### Task details
Word for word, return each entry that follows, with every image removed.

### Source material
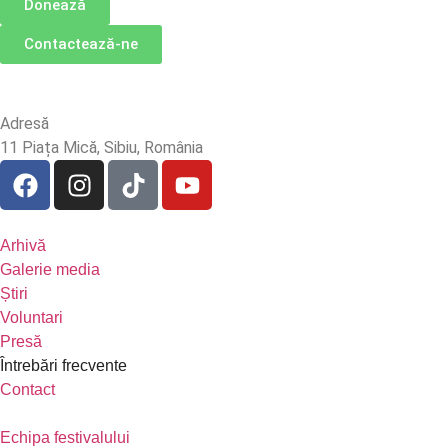
Donează
Contactează-ne
Adresă
11 Piața Mică, Sibiu, România
Arhivă
Galerie media
Știri
Voluntari
Presă
Întrebări frecvente
Contact
Echipa festivalului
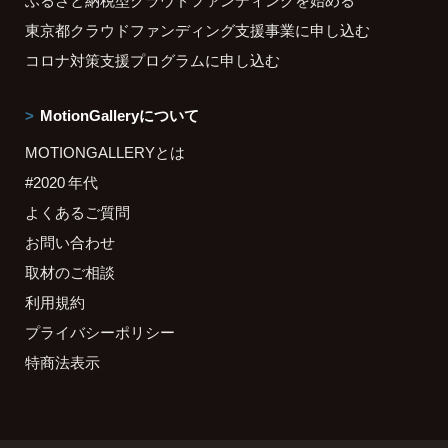
ふるさと納税型クラウドファンディングを始める
東京都クラウドファンディング支援事業に申し込む
コロナ対策支援プログラムに申し込む
MotionGalleryについて
MOTIONGALLERYとは
#2020 年代
よくあるご質問
お問い合わせ
取材のご相談
利用規約
プライバシーポリシー
特商法表示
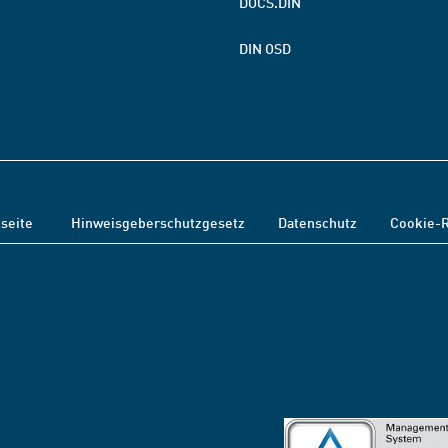
DOCS.DIN
DIN OSD
tseite
Hinweisgeberschutzgesetz
Datenschutz
Cookie-R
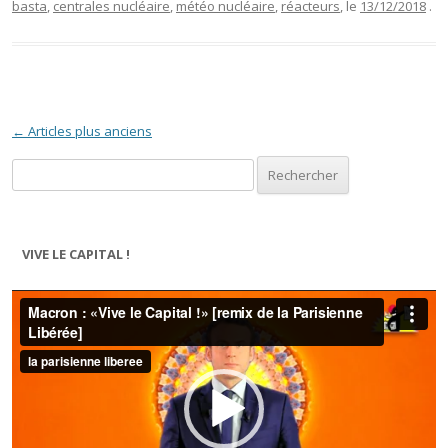
basta
,
centrales nucléaire
,
météo nucléaire
,
réacteurs
, le
13/12/2018
.
Navigation des articles
←
Articles plus anciens
Rechercher :
VIVE LE CAPITAL !
Lecteur
vidéo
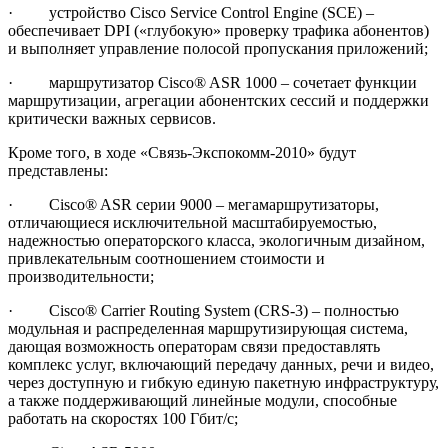
· устройство Cisco Service Control Engine (SCE) –
обеспечивает DPI («глубокую» проверку трафика абонентов)
и выполняет управление полосой пропускания приложений;
· маршрутизатор Cisco® ASR 1000 – сочетает функции
маршрутизации, агрегации абонентских сессий и поддержки
критически важных сервисов.
Кроме того, в ходе «Связь-Экспокомм-2010» будут
представлены:
· Cisco® ASR серии 9000 – мегамаршрутизаторы,
отличающиеся исключительной масштабируемостью,
надежностью операторского класса, экологичным дизайном,
привлекательным соотношением стоимости и
производительности;
· Cisco® Carrier Routing System (CRS-3) – полностью
модульная и распределенная маршрутизирующая система,
дающая возможность операторам связи предоставлять
комплекс услуг, включающий передачу данных, речи и видео,
через доступную и гибкую единую пакетную инфраструктуру,
а также поддерживающий линейные модули, способные
работать на скоростях 100 Гбит/с;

### Exercise solution
Donează
Contactează-ne
Adresă
11 Piața Mică, Sibiu, România
Arhivă
Galerie media
Știri
Voluntari
Presă
Întrebări frecvente
Contact
Echipa festivalului
ふるさと納税型クラウドファンディングを始める
東京都クラウドファンディング支援事業に申し込む
コロナ対策支援プログラムに申し込む
MotionGalleryについて
MOTIONGALLERYとは
#2020 年代
よくあるご質問
お問い合わせ
取材のご相談
利用規約
プライバシーポリシー
特商法表示
DOCS.DIN
DIN OSD
tseite
Hinweisgeberschutzgesetz
Datenschutz
Cookie-R
basta
,
centrales nucléaire
,
météo nucléaire
,
réacteurs
, le
13/12/2018
.
Navigation des articles
←
Articles plus anciens
Rechercher :
VIVE LE CAPITAL !
Lecteur
vidéo
· устройство Cisco Service Control Engine (SCE) –
обеспечивает DPI («глубокую» проверку трафика абонентов)
и выполняет управление полосой пропускания приложений;
· маршрутизатор Cisco® ASR 1000 – сочетает функции
маршрутизации, агрегации абонентских сессий и поддержки
критически важных сервисов.
Кроме того, в ходе «Связь-Экспокомм-2010» будут
представлены:
· Cisco® ASR серии 9000 – мегамаршрутизаторы,
отличающиеся исключительной масштабируемостью,
надежностью операторского класса, экологичным дизайном,
привлекательным соотношением стоимости и
производительности;
· Cisco® Carrier Routing System (CRS-3) – полностью
модульная и распределенная маршрутизирующая система,
дающая возможность операторам связи предоставлять
комплекс услуг, включающий передачу данных, речи и видео,
через доступную и гибкую единую пакетную инфраструктуру,
а также поддерживающий линейные модули, способные
работать на скоростях 100 Гбит/с;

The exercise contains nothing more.